Because of the relatively small spatial point grid spacing, there are many more unknown displacement vectors than tag line constraints, and a smoothness constraint is required to reconstruct U. We used the smoothness constraint

$$E_s\left(u\right)=\int \underset{\mathit{ij}}{\Sigma }{\left[\frac{\partial u_i}{\partial x_j}\right]}^2\mathit{dx},$$ [2]

where u_i and x_i are the ith components of the spatial coordinate displacement field and the spatial coordinate position vector, respectively. This smoothness constraint minimizes the spatial variation of the displacement field. This smoothness constraint can be modeled by setting the differences between pairs of displacement vectors on the spatial point grid equal to zero mean random variables. These differences can be stacked to form the matrix equation SU = V (see ref. 9 for details), where S is a matrix in which each row contains a 1 and a −1 in the appropriate columns and the remaining elements are zero. V is a vector of zero mean random variables with covariance matrix ${\sigma }_s^{2}I$ that models the spatial change in displacement between two neighboring grid points. Small values of ${\sigma }_s^2$ correspond to a spatially smooth displacement field. Large values of ${\sigma }_s^2$ correspond to a relatively rough displacement field.

The linear minimum mean-square estimate of U from the displacement and smoothness constraints was obtained by solving the following linear system:

$$[{\alpha }^2{S}^{T}S+E^{T}E]U=E^{T}Y,$$ [3]

where ${\alpha }^2={\sigma }_w^2∕{\sigma }_s^2$ is a weighting parameter that controls the smoothness of the resulting estimate.

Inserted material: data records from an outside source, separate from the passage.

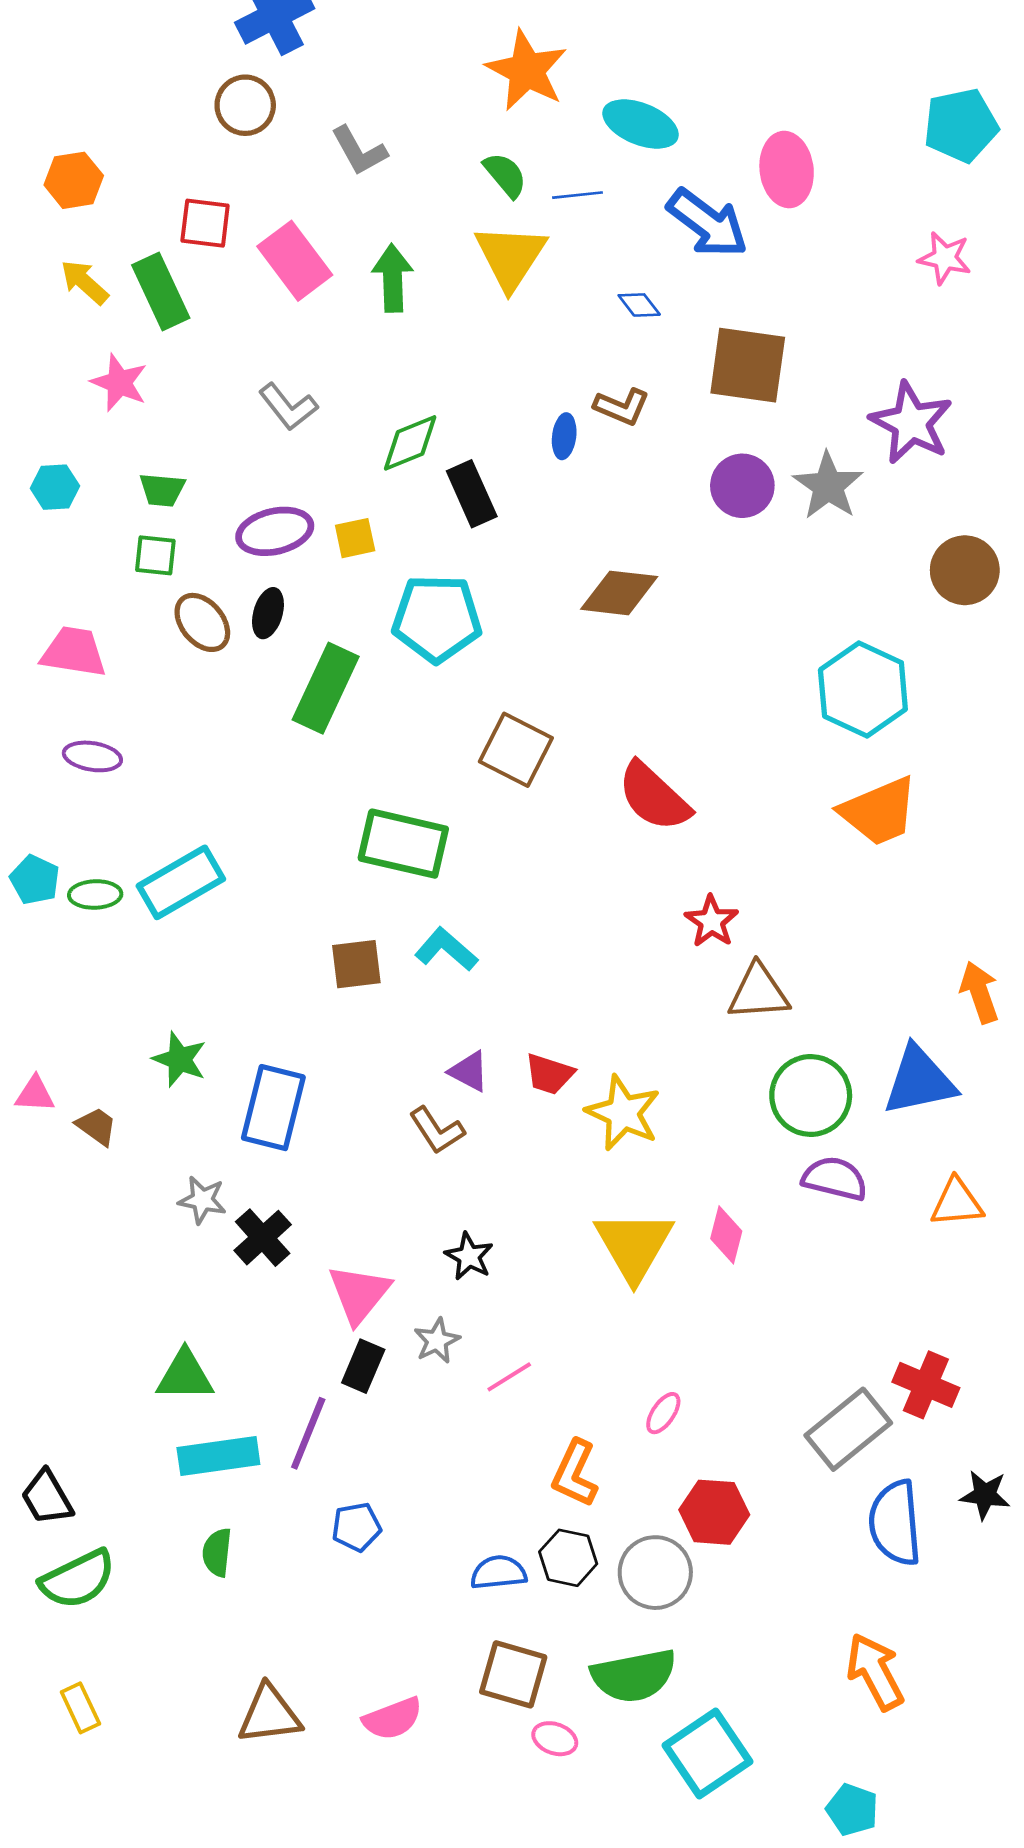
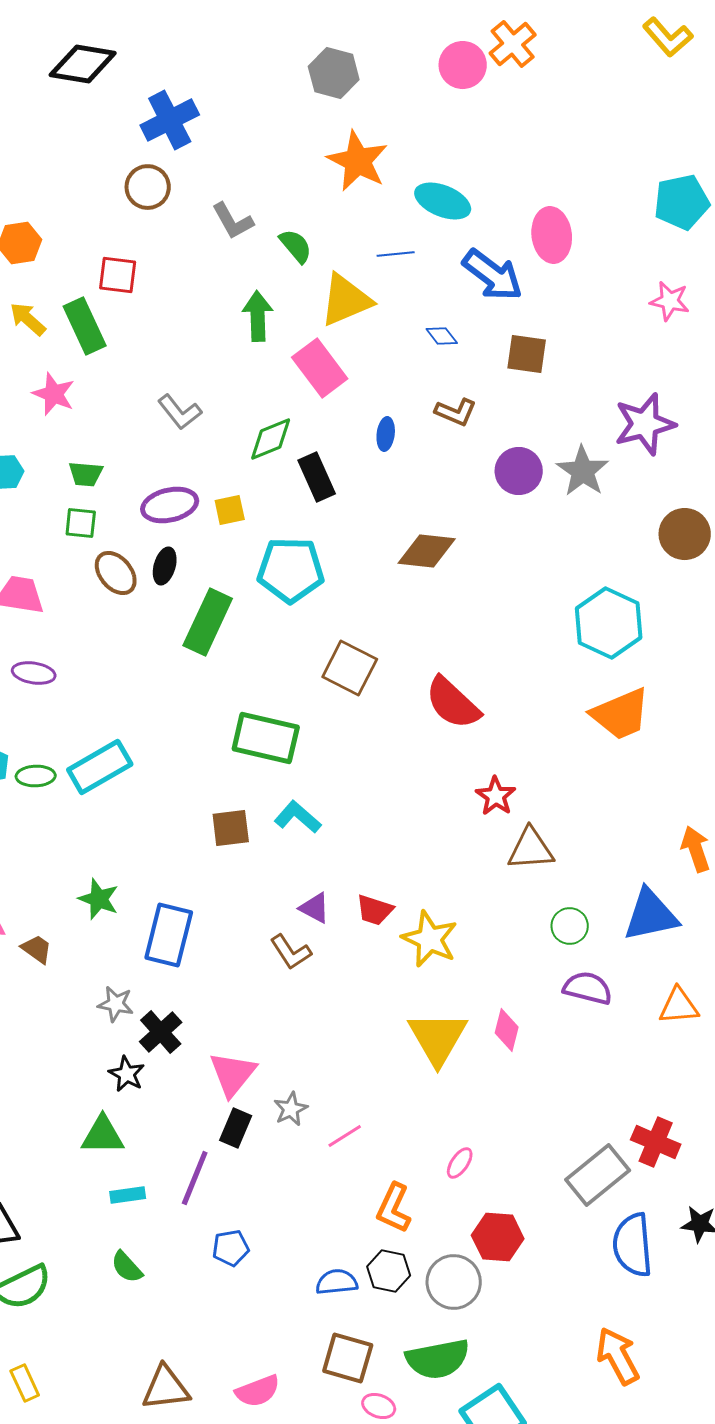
green semicircle: (505, 175) -> (296, 246), moved
yellow triangle: (511, 257) -> (346, 300), turned 34
pink rectangle: (295, 261) -> (320, 368), moved
brown square: (748, 365) -> (527, 354), moved, size x0.7
brown L-shape: (622, 407) -> (456, 412), moved
purple star: (911, 423) -> (645, 424), turned 30
green circle: (811, 1095) -> (570, 926), size x0.6
black star: (469, 1256) -> (127, 1074), moved
cyan rectangle: (218, 1456) -> (128, 1195), size x0.6
green semicircle: (217, 1552) -> (127, 1267), turned -48

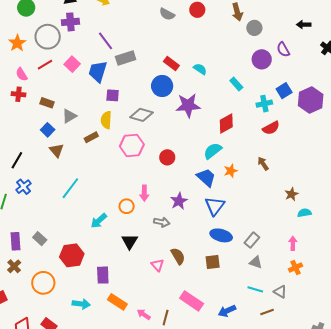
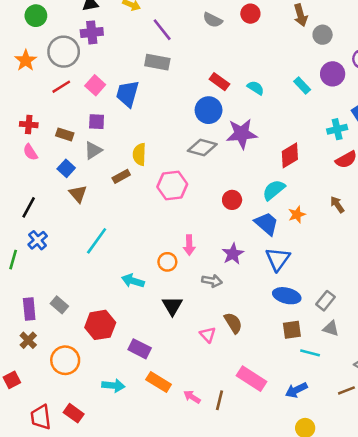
purple line: (105, 41) -> (162, 30), moved
gray rectangle: (126, 58) -> (157, 62), moved, turned 30
pink semicircle: (22, 74) -> (30, 152), moved
cyan rectangle: (236, 84) -> (302, 85), moved
purple square: (113, 95) -> (97, 122), moved
gray diamond: (142, 115) -> (202, 148), moved
red circle: (167, 157) -> (232, 200), moved
cyan arrow: (99, 221) -> (133, 281), turned 60
brown square: (213, 262) -> (292, 330), moved
purple rectangle: (103, 275) -> (140, 349), turned -60
cyan line: (255, 289) -> (310, 353), moved

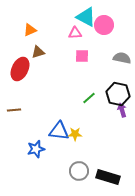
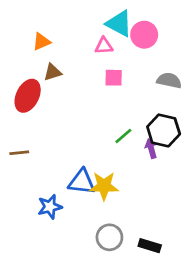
purple arrow: (122, 110) -> (151, 148), moved
yellow star: (75, 134) -> (104, 186), size x1.5
black rectangle: (108, 177) -> (150, 246), size x0.7

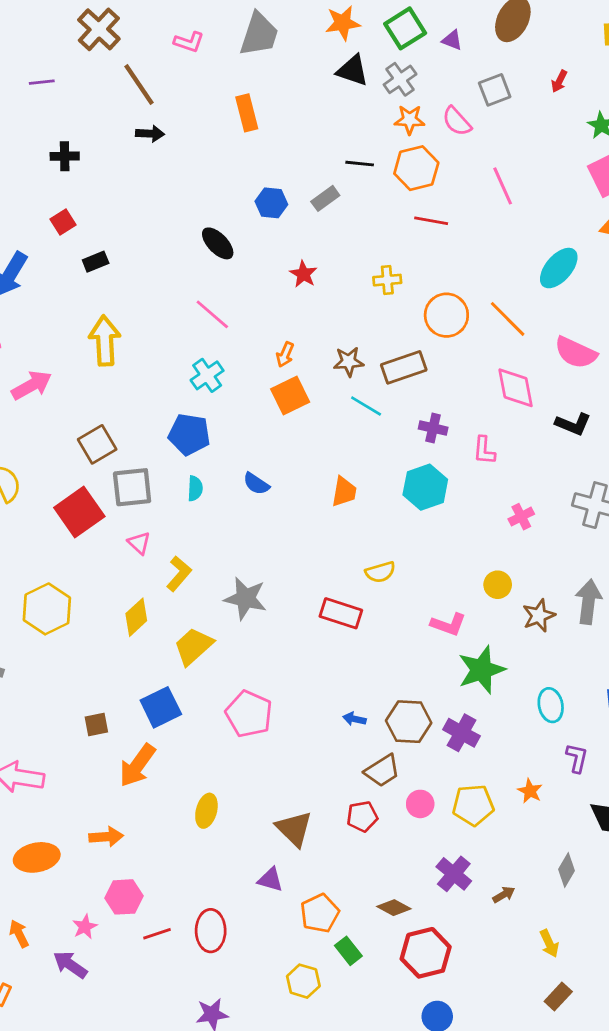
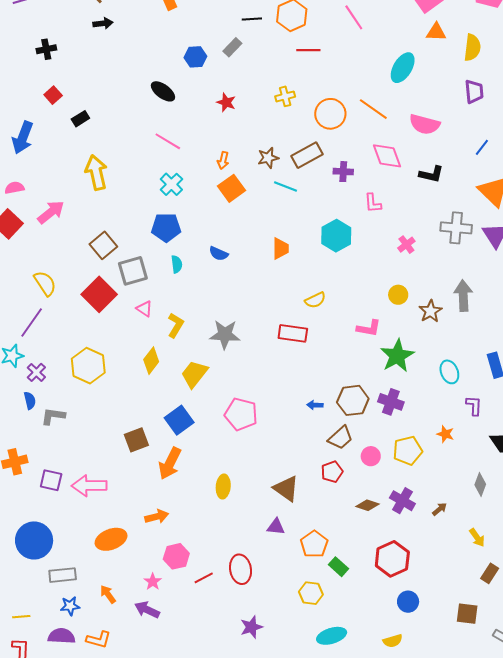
purple cross: (433, 428) -> (343, 172), moved
brown square: (96, 724) -> (136, 440), size x1.4
brown diamond: (394, 908) -> (368, 505), moved

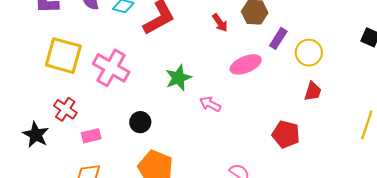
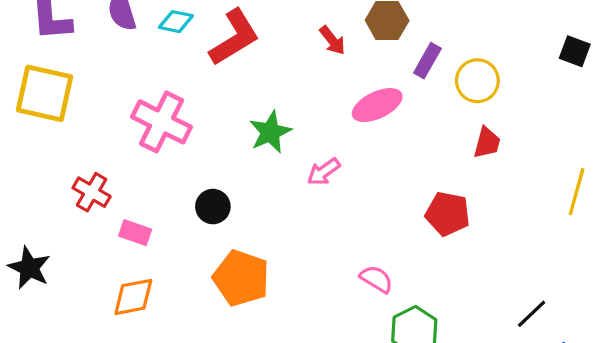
yellow square: (63, 56) -> (45, 93), moved
pink arrow: (210, 104) -> (324, 172), turned -60
black star: (36, 135) -> (29, 268), moved
pink rectangle: (91, 136) -> (135, 233), turned 36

Small values of α² give more weight to the tag line measurements and result in a reconstructed displacement field with higher spatial resolution but more sensitivity to noise. Large values of α² give more weight to the smoothness constraint and result in lower spatial resolution but less sensitivity to noise.

The optimal α² for a given data set is not known a priori. For in vivo data, a different α² is chosen for each time frame based on the root-mean-square (RMS) error between tag lines deformed using the reconstructed displacement field and the tag lines extracted from the image data (8). We call this error the “RMS tag line error.” The α² values for each time frame in this study are listed in Table 1. A selection of points from the reconstructed displacement field at the end-systolic time frame (time frame 5) is shown in Fig. 4a. The tail of each vector corresponds to a material point on the deformed myocardium, and the tip shows the estimate of where this point came from at end diastole. Note that the vector tails are along the deformed tag line.

Table 1.

Smoothing Parameter (α²) and RMS Tag Line Error for Each Time Frame

Time Frame	α2	RMS Tag Line Error (mm)
0	.15	.19
1	.15	.19
2	.15	.23
3	.50	.32
4	.50	.34
5	.50	.35

Note.—The RMS tag line error was computed over 18,125 tag points distributed across the myocardium and was spatially invariant.

Figure 4.

A selection of vectors from reconstructed displacement fields. The LV contours and tag lines are shown for reference. The small circles are septal and apical landmarks. (a) Spatial coordinate displacement field. The tail of each vector corresponds to a material point on the deformed myocardium, and the tip shows the estimate of where this point came from at end-diastole. Note that the vector tails are along the deformed tag line. (b) Material coordinate displacement field. The tail of each vector corresponds to a material point on the end-diastolic myocardium, and the tips shows the estimate of where this point is located at end systole.

Material coordinate displacement reconstruction

The spatial coordinate displacement field establishes the end-diastolic location of a set of material points. These material points are different for each cardiac phase. It is useful, for analysis, to map the material points tracked in each cardiac phase to a common end-diastolic grid, which we call the “material point grid.” For each cardiac phase, linear interpolation was used within each 1 × 1 × 1 mm grid cell to map the irregularly spaced material points onto the material point grid (9). The result is a “material coordinate displacement field” for each cardiac phase that maps each point on the material point grid to its deformed location. A selection of displacement vectors from the end-systolic material coordinate displacement field is shown in Fig. 4b. The tail of each vector corresponds to a material point on the end-diastolic myocardium, and the tip shows the estimate of where this point is located at end-systole.

Strain computation

For each cardiac phase, a three-dimensional strain field was computed from the material coordinate displacement field. First, a material point mesh consisting of 3 radial points, 20 circumferential points, and 10 longitudinal points was constructed from the time frame 0 contour data. We call this mesh the “strain mesh.” The displacement gradient was computed at each point on the strain mesh from the material coordinate displacement field by using a forward difference derivative approximation in each direction averaged over a 2 × 2 × 2 mm neighborhood. The difference interval was 1.0 mm. The displacement gradient tensor g is defined as

$$g_{\mathit{ij}}=\frac{\partial u_i}{\partial X_j},$$

where u_i and X_i are the ith components of the material coordinate displacement field and material coordinate position vector, respectively. The Lagrangian strain tensor ε (22) was computed from the displacement gradient using the following formula:

$$\epsilon =\frac{1}{2}[g^T+g+g^{T}g],$$ [4]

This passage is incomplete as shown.